The relevant measure is the ratio between housing costs and incomes. That ratio has drifted far beyond historical norms.

Ontario’s housing affordability ratio — measured as ownership costs relative to household income — peaked at roughly 63% in 2022, compared to a long-run historical average near 38%. Although conditions have modestly improved as interest rates stabilized, the ratio still sits around 42% today. Without structural reform, a full return to historical norms may not occur until well into the 2030s.

Markets can absorb temporary imbalances but cannot efficiently correct when governments continuously layer taxes, delays, fees, regulatory uncertainty, and productivity constraints onto the cost of delivering housing.

The burden now imposed by government charges is extraordinary. Analysis shows that governments collectively account for more than 35% of the purchase price of a new Ontario home through taxes, development charges, fees and levies.

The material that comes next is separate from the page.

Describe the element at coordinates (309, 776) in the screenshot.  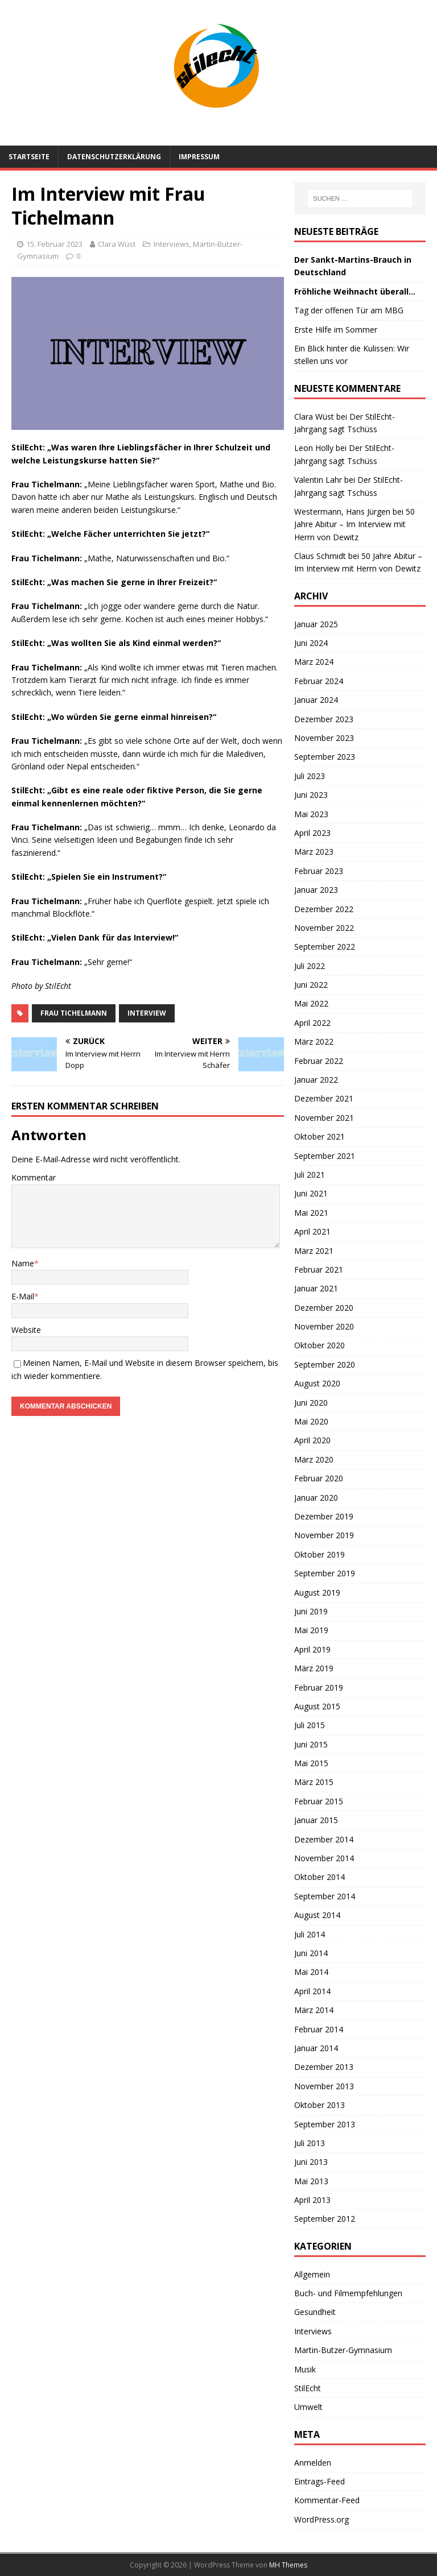
I see `Juli 2023` at that location.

Municipal development charges in Toronto alone have risen more than 1,000% since 2009 — vastly outpacing inflation.

These costs are not absorbed by developers. They are passed directly onto buyers in the form of higher prices.

In some GTA municipalities, government-imposed charges add between $102,000 and $196,000 to the price of a single new home. Worse still, buyers then pay HST on top of those embedded charges, creating a compounding tax-on-tax effect that further inflates costs.

At the same time, Ontario’s approval system has become a machine for delay. Development approvals in major GTA municipalities now routinely stretch between 14 and 25 months, nearly double national averages. Every month of delay adds thousands of dollars in financing and carrying costs.

The result is paralysis. The pre-construction condo market has effectively seized up. Most projects require 70 to 80% pre-sales to secure financing. Yet collapsing consumer confidence and unaffordable carrying costs have made those thresholds nearly impossible to achieve.

This will not magically reverse itself through market forces alone. But the good news is that this crisis is substantially policy-constructed — and therefore policy-addressable.

Five reforms are essential if governments hope to restore housing affordability toward its long-run historical norms.

First, Ontario must permanently restructure development charges. Infrastructure costs should be financed over the long lifecycle of public assets rather than loaded upfront onto the price of a new home. Temporary rebates help, but they are not enough. Without permanent reform to the Development Charges Act, affordability gains will evaporate once short-term relief expires.

Second, the province must impose hard statutory approval timelines. Municipalities should be required to process applications within 12 months, with deemed approvals and automatic fee rebates for non-compliance.

Third, governments should permanently remove the provincial portion of HST from new homes under $1 million, while pressing Ottawa to eliminate the federal component as well.

Fourth, Ontario must modernize construction itself. Modular and off-site construction technologies can reduce project timelines by as much as 30 to 50% while lowering labour requirements. Governments should deploy targeted incentives to scale industrialized construction.

Finally, Ontario should adopt single-stair building code reform for mid-rise housing. The current double-stair requirement severely limits the viability of missing-middle housing on urban lots.

The current housing collapse should dispel any illusion that the market will heal itself. Ontario has reached the tipping point. Excessive policy costs are suppressing the supply needed to restore affordability.

The path forward exists if governments are willing to act with seriousness and consistency. What remains uncertain, though, is whether the political will exists to follow it.